Abstract
Background
The prevalence and outcome of coronavirus disease 2019 (COVID-19) in rural areas is unknown.
Methods
This is a multi-center retrospective cohort study of hospitalized patients diagnosed with COVID-19 from April 5, 2020 to December 31, 2020. The data were extracted from 13 facilities in the Appalachian Regional Healthcare system that share the same electronic health record using ICD-10-CM codes.
Results
The number of patients diagnosed with COVID-19 per facility ranged from 5 to 535 with a median of 106 patients. Total mortality was 11.4% and ranged from 0% to 22.6% by facility (median: 9.0%). Non-survivors had a greater prevalence of congestive heart failure (CHF), hypertension, type 2 diabetes mellitus, stroke, transient ischemic attack (TIA), and pulmonary embolism. Patients who died were also more likely to have had chronic obstructive pulmonary disease (COPD), acute respiratory failure (ARF), liver cirrhosis, chronic kidney disease (CKD), dementia, cancer, anemia, and opiate dependence.
Conclusion
The aging population, multiple co-morbidities, and health-related behaviors make rural patients vulnerable to COVID-19. A better understanding of the disease in rural areas is crucial, given its heightened vulnerability to adverse outcomes.

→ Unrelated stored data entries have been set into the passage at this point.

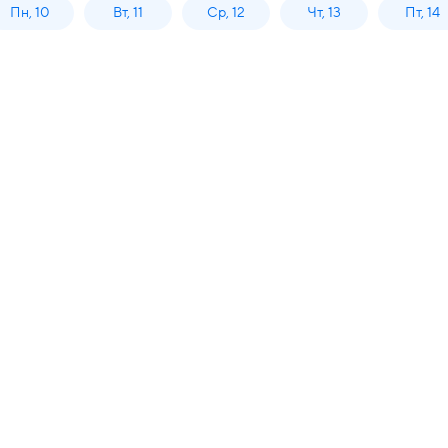
Пн, 10
Вт, 11
Ср, 12
Чт, 13
Пт, 14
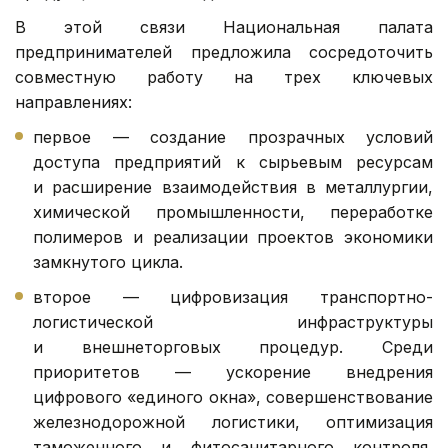
В этой связи Национальная палата
предпринимателей предложила сосредоточить
совместную работу на трех ключевых
направлениях:
первое — создание прозрачных условий
доступа предприятий к сырьевым ресурсам
и расширение взаимодействия в металлургии,
химической промышленности, переработке
полимеров и реализации проектов экономики
замкнутого цикла.
второе — цифровизация транспортно-
логистической инфраструктуры
и внешнеторговых процедур. Среди
приоритетов — ускорение внедрения
цифрового «единого окна», совершенствование
железнодорожной логистики, оптимизация
таможенного и фитосанитарного контроля,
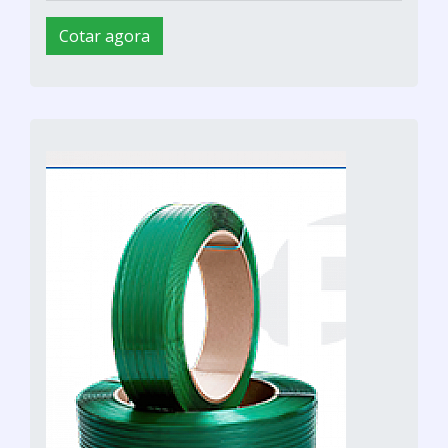
Cotar agora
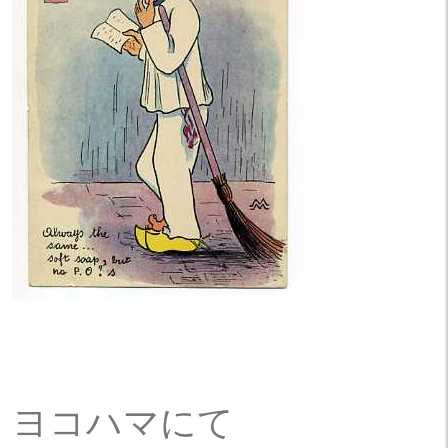
ヨコハマにて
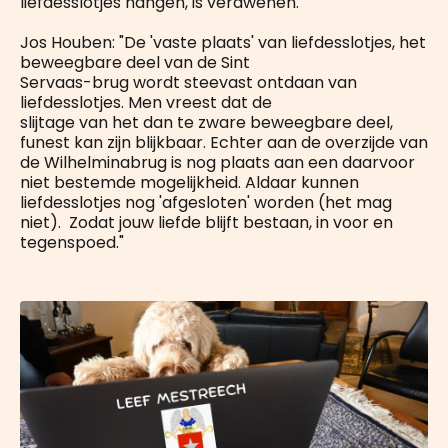
liefdesslotjes hangen, is verdwenen."
Jos Houben: "De 'vaste plaats' van liefdesslotjes, het
beweegbare deel van de Sint
Servaas-brug wordt steevast ontdaan van
liefdesslotjes. Men vreest dat de
slijtage van het dan te zware beweegbare deel,
funest kan zijn blijkbaar. Echter aan de overzijde van
de Wilhelminabrug is nog plaats aan een daarvoor
niet bestemde mogelijkheid. Aldaar kunnen
liefdesslotjes nog 'afgesloten' worden (het mag
niet). Zodat jouw liefde blijft bestaan, in voor en
tegenspoed."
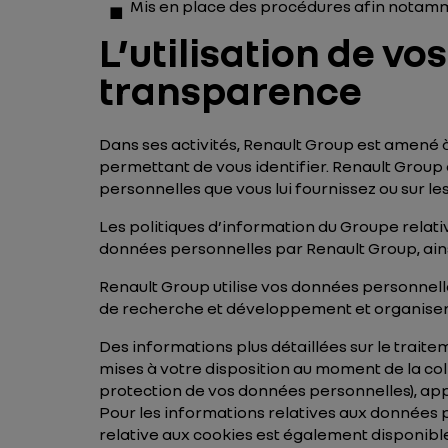
Mis en place des procédures afin notam
L’utilisation de v
transparence
Dans ses activités, Renault Group est amené à 
permettant de vous identifier. Renault Group 
personnelles que vous lui fournissez ou sur le
Les politiques d’information du Groupe relati
données personnelles par Renault Group, ainsi
Renault Group utilise vos données personnelle
de recherche et développement et organise
Des informations plus détaillées sur le traite
mises à votre disposition au moment de la col
protection de vos données personnelles), app
Pour les informations relatives aux données 
relative aux cookies est également disponible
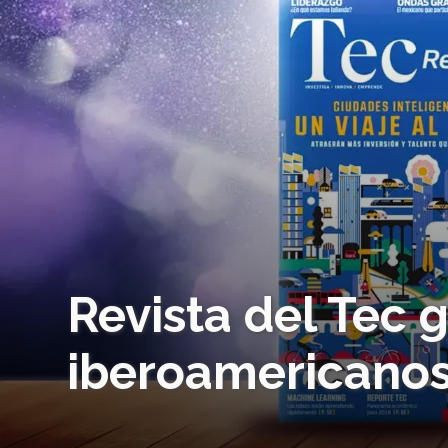
Revista del Tec 
iberoamericano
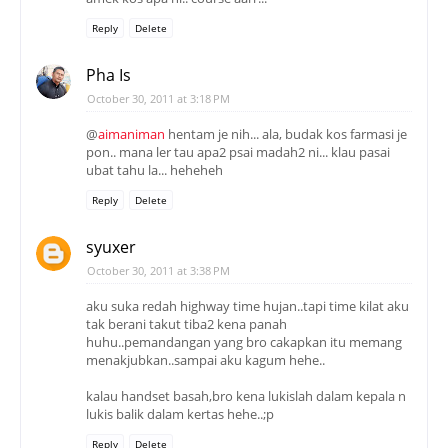
Reply
Delete
Pha Is
October 30, 2011 at 3:18 PM
@
aimaniman
hentam je nih... ala, budak kos farmasi je
pon.. mana ler tau apa2 psai madah2 ni... klau pasai
ubat tahu la... heheheh
Reply
Delete
syuxer
October 30, 2011 at 3:38 PM
aku suka redah highway time hujan..tapi time kilat aku
tak berani takut tiba2 kena panah
huhu..pemandangan yang bro cakapkan itu memang
menakjubkan..sampai aku kagum hehe..
kalau handset basah,bro kena lukislah dalam kepala n
lukis balik dalam kertas hehe..;p
Reply
Delete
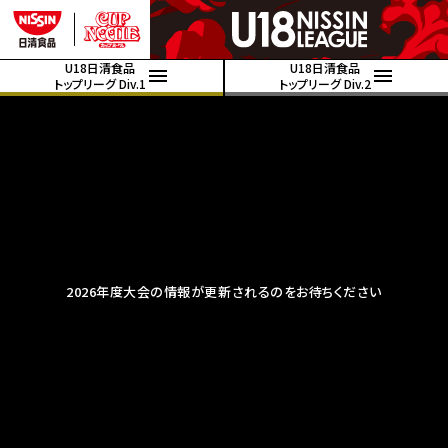
U18日清食品
U18日清食品
トップリーグ Div.1
トップリーグ Div.2
2026年度大会の情報が更新されるのをお待ちください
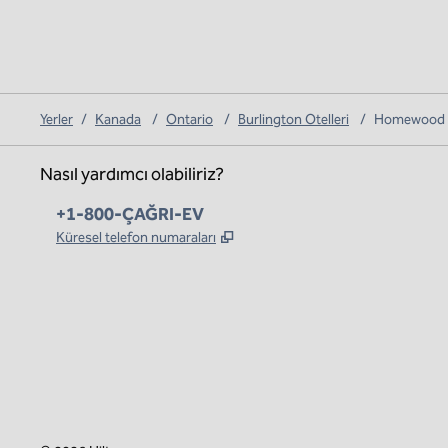
Yerler
/
Kanada
/
Ontario
/
Burlington Otelleri
/
Homewood Su
Nasıl yardımcı olabiliriz?
Telefon:
+1-800-ÇAĞRI-EV
,
Yeni sekme açar
Küresel telefon numaraları
x
facebook
Instagram
,
Yeni sekme açar
,
Yeni sekme açar
,
Yeni sekme açar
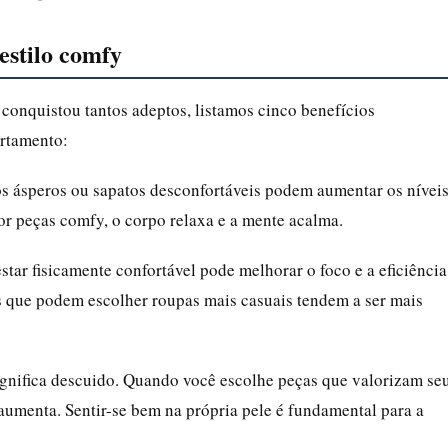
 estilo comfy
 conquistou tantos adeptos, listamos cinco benefícios
ortamento:
os ásperos ou sapatos desconfortáveis podem aumentar os nívei
por peças comfy, o corpo relaxa e a mente acalma.
star fisicamente confortável pode melhorar o foco e a eficiência
s que podem escolher roupas mais casuais tendem a ser mais
significa descuido. Quando você escolhe peças que valorizam se
aumenta. Sentir-se bem na própria pele é fundamental para a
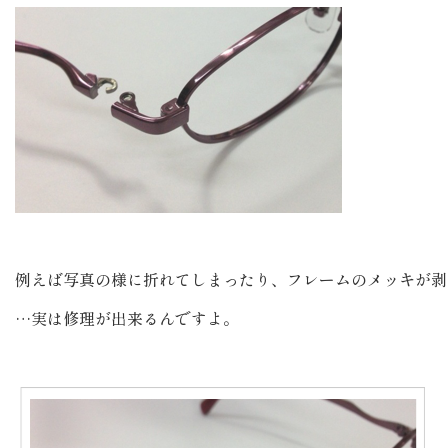
例えば写真の様に折れてしまったり、フレームのメッキが剥
…実は修理が出来るんですよ。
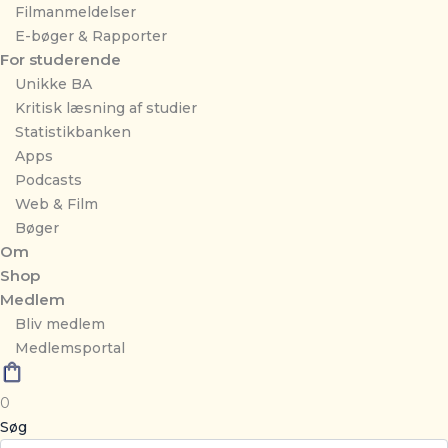
Filmanmeldelser
E-bøger & Rapporter
For studerende
Unikke BA
Kritisk læsning af studier
Statistikbanken
Apps
Podcasts
Web & Film
Bøger
Om
Shop
Medlem
Bliv medlem
Medlemsportal
0
Søg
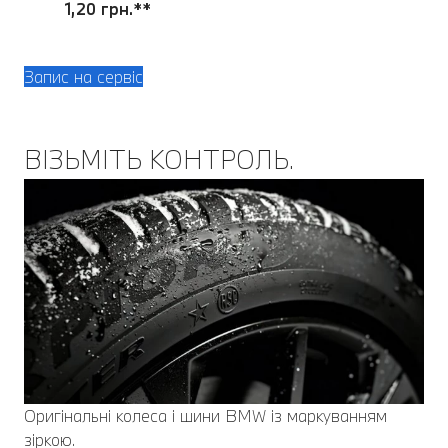
1,20 грн.**
Запис на сервіс
ВІЗЬМІТЬ КОНТРОЛЬ.
Оригінальні колеса і шини BMW із маркуванням
зіркою.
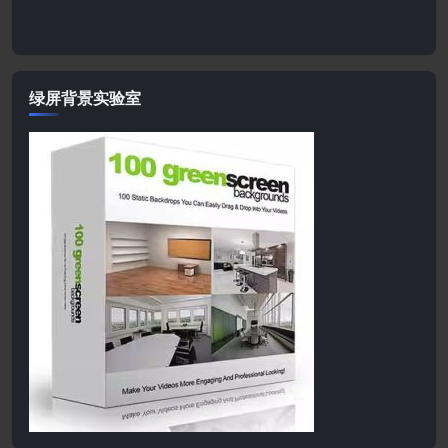
绿屏背景实验室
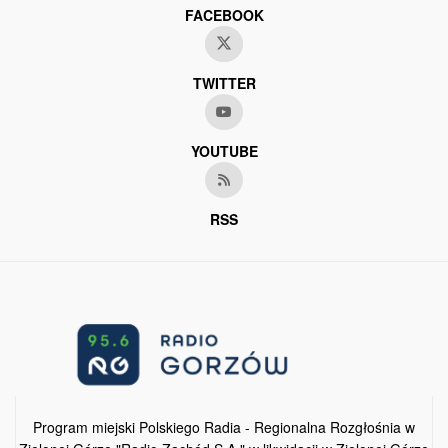
FACEBOOK
TWITTER
YOUTUBE
RSS
Program miejski Polskiego Radia - Regionalna Rozgłośnia w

Keywords: coronavirus, COVID-19, SARS-CoV-2, cohort, mortality, survival
Introduction
The coronavirus disease 2019 (COVID-19) pandemic has affected over 238 million individuals and caused over 4 million deaths worldwide as of October, 2021.1 As the disease spreads, there has been growing recognition that people in rural communities may be disproportionately affected. The negative consequences of health disparities for rural communities in the United States were an issue before the pandemic. Rural communities have faced greater morbidity, mortality, and percentages of excess deaths from the five leading causes of death, including cancer and cardiovascular disease.2 This disparity has also been seen in various infectious diseases, such as hepatitis A, influenza, and HIV.3–5
There are a number of reasons why rural communities are at high risk. Compared to urban dwellers, rural residents are older, and more likely to have underlying health conditions.6 In addition, rural population have greater prevalence of coal workers’ pneumoconiosis which may affect outcomes of COVID-19 in this subgroup.7,8 Patients in rural communities have limited access to emergency and intensive care healthcare facilities.9 Rural patients live farther away from health care facilities compared to urban dwellers. In addition, there is a shortage of health care providers in rural America.10 Initially, it was thought that the low population density reduction helps facilitate social distancing and isolation, which protects rural residents by reducing both the rate of exposure and contraction of the disease.11 However, in September 2020, COVID-19 incidence (cases per 100,000 population) in rural counties surpassed that in urban counties.12
The prevalence and outcome of COVID-19 in rural areas is unknown. The aim of this study is to describe the demographics, clinical characteristics, and outcomes of hospitalized adults with coronavirus disease 2019 (COVID-19) in a large healthcare system in rural Kentucky and West Virginia.
Methods
This is a multi-center retrospective cohort study of hospitalized patients diagnosed with COVID-19 from April 5, 2020 to December 31, 2020. This study was approved by the Appalachian Regional Healthcare Institutional Review Board (IRB). As per IRB requirements, written consent was waived for this project as it is a retrospective study, which includes abstraction of data from medical records.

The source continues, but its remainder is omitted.